If trade barriers hurt the average worker in an economy (due to lower wages), why does the government create trade barriers?
When a country imposes trade barriers, it’s either for the betterment or loss in exchange for something. In protectionism, countries just reshuffle jobs from different industries but do not create more jobs. In order to “save” jobs, countries will prioritize and specialize those industries that do have a comparative advantage to produce supposed higher revenue and by doing so, they would have to reduce wages to match productivity. However, this may include both gains to workers in certain jobs and industries and losses to others.

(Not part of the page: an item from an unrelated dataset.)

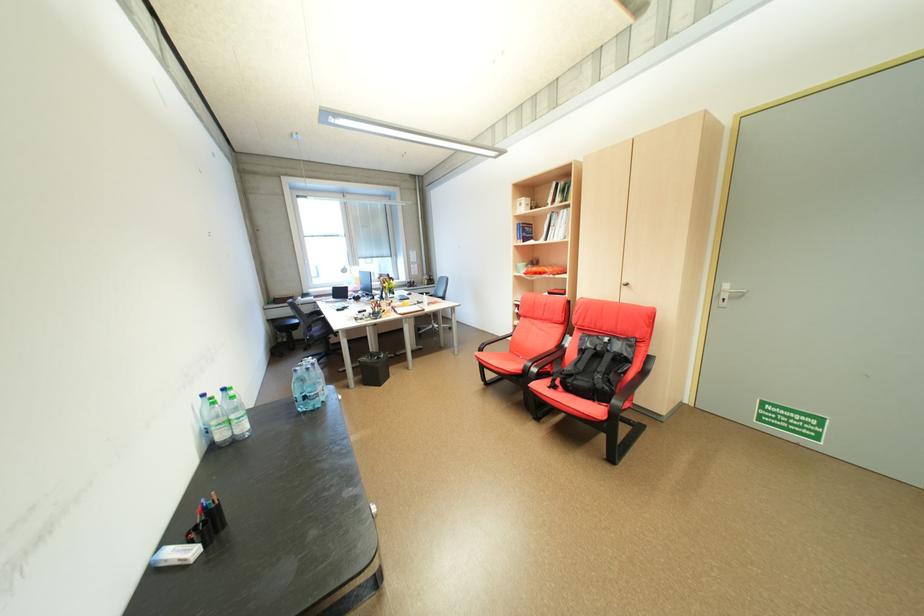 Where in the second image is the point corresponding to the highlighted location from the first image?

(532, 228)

Moreover, its restrictions to import will lead to higher-priced of goods for consumers as there will be fewer options to be offered and competition between other countries will be reduced as well as lowers the demand for a certain product. With this continuous lowering of sales, it will eventually greatly affect the labor employment as well as their wages. It will result in insufficient labor production as the industries will prefer more skilled workers over average workers to produce the products that they are best at or have specialized with. In addition, as there are no other emerging markets within the country and there is no competition between countries, thus, this lowers more the need for average workers. In a nutshell, workers who can produce more will be more desirable to employers, which will shift the demand for their labor out to the right, and increase wages in the labor market. By contrast, barriers to trade will reduce the average level of wages in an economy. Therefore, the government creates trade barriers even though it hurts the average worker is because they gain extra revenue from tariffs (which is a tax on imports) and on other supposed protections for their country. Trade barriers protect domestic products to be more competitive than imported products and make the latter less attractive to the consumers and reduce foreign competition. However, those benefits that the country is getting seem to be in favor of them than to its consumers. The supposed to be protection seems to have an anomaly on the process and thus the solutions they choose for the problems are only for the short run and do not benefit the consumers or workers but hurt them instead.
This is probably true for some countries or regions in the world. But for some, the most successful ones, one of the causes of their success are the trade barriers and tariffs that have been levied on cheap foreign products. There are other forms though, like imposing quality standards on products. So to say that in the long run all trade barriers as you call them (in fact they're protection mechanisms to protect domestic economies) are bad for consumers and prices is incorrect imho.